Nigerians Are Buying Fewer Cars While Private Jet Owners Exit The Country

According to the Nigerian Customs Service, car importation has decreased by an astounding 45%. This is related to the country’s economic troubles, specifically its foreign exchange rate. Adewale Adeniyi, Comptroller General of the Nigeria Customs Service, stated this during an interview with Arise Television.

According to an interview with Adewale Adeniyi on the TV station Arise, the first quarter for Nigerian firms was negative due to the country’s weak currency.

“It affected car dealers. We had as much as a 45 percent decrease in the volume of cars that were brought into Nigeria in that period.

And they were not the kind of cars that fetched optimum revenue for the customs. Not only cars, but even regular imports were also affected because people could no longer import raw materials as they wanted and the volatility did not allow them to plan for tomorrow,” Adewale Adeniyi disclosed.

However, he noted that Q2 might be better, as there are already signs of initiatives being put in place to combat these issues.

“But we see some relative degree of stability in the second quarter because there are lots of discussions going on. Some at the level of the National Assembly, most of them spearheaded by the Minister of Finance and Coordinating Minister of the Economy, bring on the stakeholders that are involved together, to ensure that we achieve stability,” the CGC added.

During the discussion, the Comptroller General discussed the current incident with the verification instruction sent to private jet owners.

In June, the Federal Government, through the Nigerian Customs Service, launched a fresh operation to target operators of illegally imported private jets entering the country.

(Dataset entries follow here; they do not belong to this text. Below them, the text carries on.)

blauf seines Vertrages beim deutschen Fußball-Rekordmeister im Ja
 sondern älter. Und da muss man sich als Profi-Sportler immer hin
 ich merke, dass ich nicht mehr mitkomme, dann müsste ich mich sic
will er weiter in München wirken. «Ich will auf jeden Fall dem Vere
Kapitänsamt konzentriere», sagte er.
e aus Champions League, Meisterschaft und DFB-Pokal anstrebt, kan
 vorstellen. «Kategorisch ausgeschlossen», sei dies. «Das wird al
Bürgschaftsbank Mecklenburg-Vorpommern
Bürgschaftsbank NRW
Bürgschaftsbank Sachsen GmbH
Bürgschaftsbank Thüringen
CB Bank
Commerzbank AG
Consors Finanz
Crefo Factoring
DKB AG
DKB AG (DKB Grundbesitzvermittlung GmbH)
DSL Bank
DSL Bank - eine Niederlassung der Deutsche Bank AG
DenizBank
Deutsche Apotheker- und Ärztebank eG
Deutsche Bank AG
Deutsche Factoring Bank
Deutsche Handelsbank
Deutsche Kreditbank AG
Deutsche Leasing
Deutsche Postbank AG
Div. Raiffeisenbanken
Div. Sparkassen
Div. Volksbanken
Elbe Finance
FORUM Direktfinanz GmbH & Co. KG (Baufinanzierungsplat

To that end, they initiated a verification exercise, expecting at least 80 private jet operators to show up at the NCS headquarters in Abuja with their aircraft import documents.

However, this has not been the case, as many of these operators have chosen to leave the country rather than having their paperwork verified.

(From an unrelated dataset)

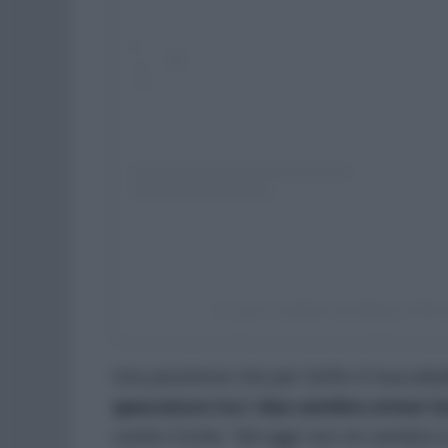
Un post condiviso da Beppe Grillo 
Una posizione che per Grillo è inaccettab
spaccatura tra i due sembra ormai i
contro Conte: “Ad oggi non mi sembra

“Very few of them have shown up for verification and we gathered from intelligence that a good number of them have been leaving Nigeria since the announcement was given because they would not want to be verified,” Adeniyi stated.

“We have seen so many of these aircraft flying and our record tends to show that only a few of them have shown up to pay duty and this is why we are bringing this verification up,” he added.

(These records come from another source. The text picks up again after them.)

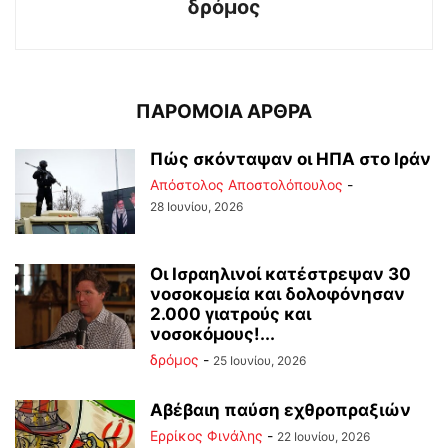
δρόμος
ΠΑΡΟΜΟΙΑ ΑΡΘΡΑ
Πώς σκόνταψαν οι ΗΠΑ στο Ιράν
Απόστολος Αποστολόπουλος
-
28 Ιουνίου, 2026
Οι Ισραηλινοί κατέστρεψαν 30
νοσοκομεία και δολοφόνησαν
2.000 γιατρούς και
νοσοκόμους!...
δρόμος
-
25 Ιουνίου, 2026
Αβέβαιη παύση εχθροπραξιών
Ερρίκος Φινάλης
-
22 Ιουνίου, 2026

The Nigerian Civil Aviation Authority gave information to the CGC, indicating that despite numerous private aircraft flying in the nation, very few of them paid customs duty.

“We discovered that there were more private jets that were operating in Nigeria but had not been brought under the ambit of the law. So, the data that we got from the NCAA showed that only very few of them paid customs duty to operate in Nigeria,” Adeniyi stated.